Amayzine

The crisis of your thirties: this is what you can do about it


In the past, you always knew how to explain in detail what you wanted to become, and now suddenly you are shocked to the core as you sip your third coffee of the morning. You are old. Big. Reasonably wise. And it's later.

And well, are you doing what you always dreamed of? Nice, that diploma and that you got accepted at that one company, but do you really have that amazing job you envisioned? That man who fits into your picture? Those children that you either wanted or didn't want before you turned thirty, those trips that shone high on your bucket list? It can sometimes be tough to be in your thirties. Because the pressure is high and you have to perform. And that is all amplified by social media.

I actually hear it every day around me. ‘I need to see a life coach. I do so much but actually nothing that makes me truly happy.’ As a psychologist, I have a pretty good sense of where it goes wrong for many (almost) thirty-somethings: they listen to others and not to themselves. Because their half Instagram feed is going on vacation to Tulum, they feel they also have to travel the half world and scoop out trendy pineapples and see crazy temples. And while they would rather lie on the couch for two weeks and binge-watch Netflix.
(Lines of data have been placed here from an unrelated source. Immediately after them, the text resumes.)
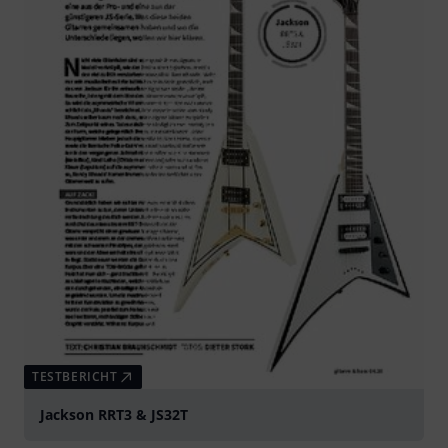
TESTBERICHT
Jackson RRT3 & JS32T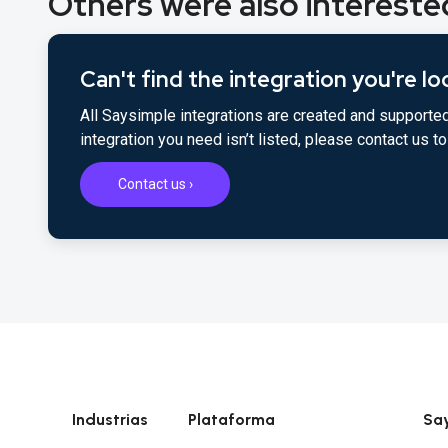
Others were also interested
Can't find the integration you're lo
All Saysimple integrations are created and supported
integration you need isn’t listed, please contact us 
Contact us ›
Industrias
Plataforma
Sa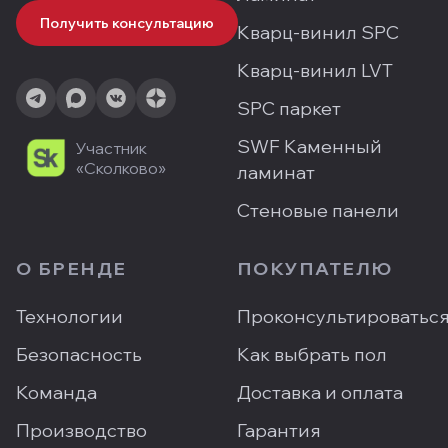
Получить консультацию
Кварц-винил SPC
Кварц-винил LVT
SPC паркет
SWF Каменный
Участник
«Сколково»
ламинат
Стеновые панели
О БРЕНДЕ
ПОКУПАТЕЛЮ
Технологии
Проконсультироватьс
Безопасность
Как выбрать пол
Команда
Доставка и оплата
Производство
Гарантия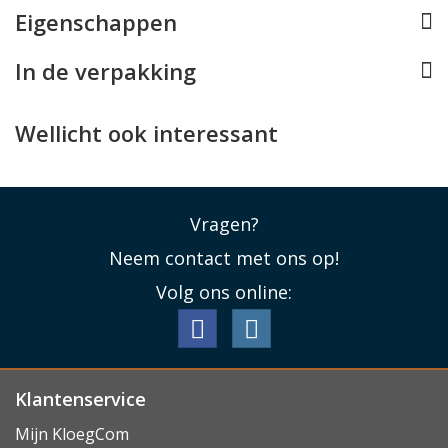
Eigenschappen
Lees minder
In de verpakking
Wellicht ook interessant
Vragen?
Neem contact met ons op!
Volg ons online:
Klantenservice
Mijn KloegCom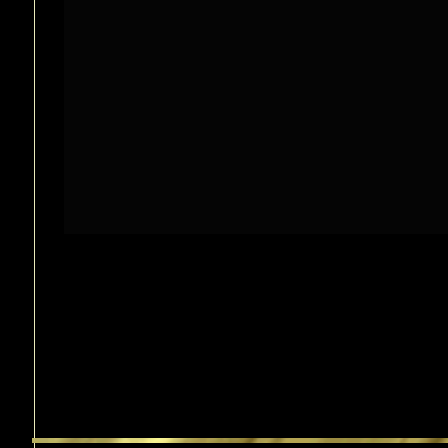
Diablo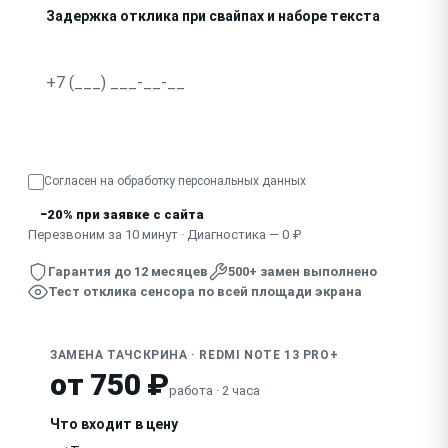
Задержка отклика при свайпах и наборе текста
Сенсор не работает после замены стекла другим масте
Узнать точную стоимость
Согласен на обработку
персональных данных
−20% при заявке с сайта
Перезвоним за 10 минут · Диагностика — 0 ₽
Гарантия до 12 месяцев
500+ замен выполнено
Тест отклика сенсора по всей площади экрана
ЗАМЕНА ТАЧСКРИНА · REDMI NOTE 13 PRO+
от 750 ₽
работа · 2 часа
Что входит в цену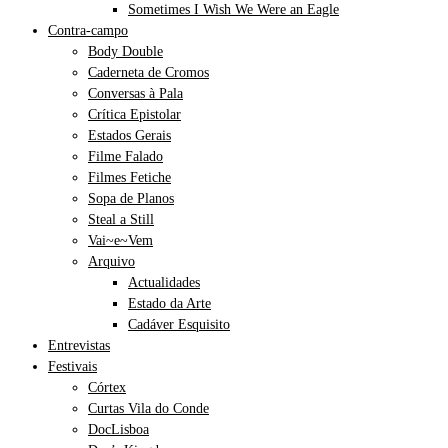
Sometimes I Wish We Were an Eagle
Contra-campo
Body Double
Caderneta de Cromos
Conversas à Pala
Crítica Epistolar
Estados Gerais
Filme Falado
Filmes Fetiche
Sopa de Planos
Steal a Still
Vai~e~Vem
Arquivo
Actualidades
Estado da Arte
Cadáver Esquisito
Entrevistas
Festivais
Córtex
Curtas Vila do Conde
DocLisboa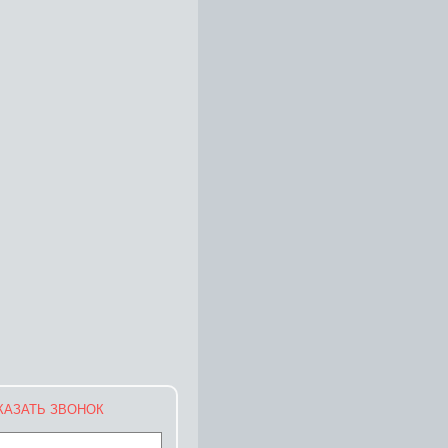
КАЗАТЬ ЗВОНОК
Being happy is something tricky and is heavily researched in psychology. An interesting phenomenon is the so-called ‘hedonic treadmill’. It basically comes down to: the more you get, the more you want. It's never enough. If you always dreamed of having a Louis Vuitton on your arm and you finally managed to buy it, you notice: it doesn't actually make me as happy as I always expected. Now you actually prefer that Dior shopper or that Mulberry with crocodile pattern. It is human to quickly return to your normal level of happiness. Most of the time you ‘feel‘ like a 7: not extremely unhappy, not extremely shout-it-from-the-rooftops-happy. If you win the lottery, you might be a 10 for a day, but then quickly back to a 7. That's where the whole quarterlife crisis comes from. We think we will be happier if we can book a honeymoon to the Bahamas/promote and earn a thousand euros more per month/be successful or famous. But surprise: there is no pot of gold to be found when you achieve all this. How often do you read about famous, successful, and moreover incredibly rich people (Avicii, for example), who are utterly unhappy? Exactly. And that's why being in your thirties is so disappointing. We want so much. We think that what we want will make us happy. But no. If you get a raise, you notice that you still don't go to work with more joy. You are back to being a seven. The more you get, the more you always want. Day after day. Exhausting.

So what should you do if you don't want to succumb to that thirty-something crisis, if you want to become a somewhat cheerful and happy forty-something? Adjust your expectations. See what is already there in your life. Be happy with what is already there. That roof over your head, those best friends, that caring father and mother. That third cup of coffee in the morning. Recently, a friend of mine received a handwritten note from her grandfather. A man who is truly wise. It didn't say much, but there was one sentence that touched me: ‘Happiness is keeping what you have.’ We thirty-somethings can learn a lot from that.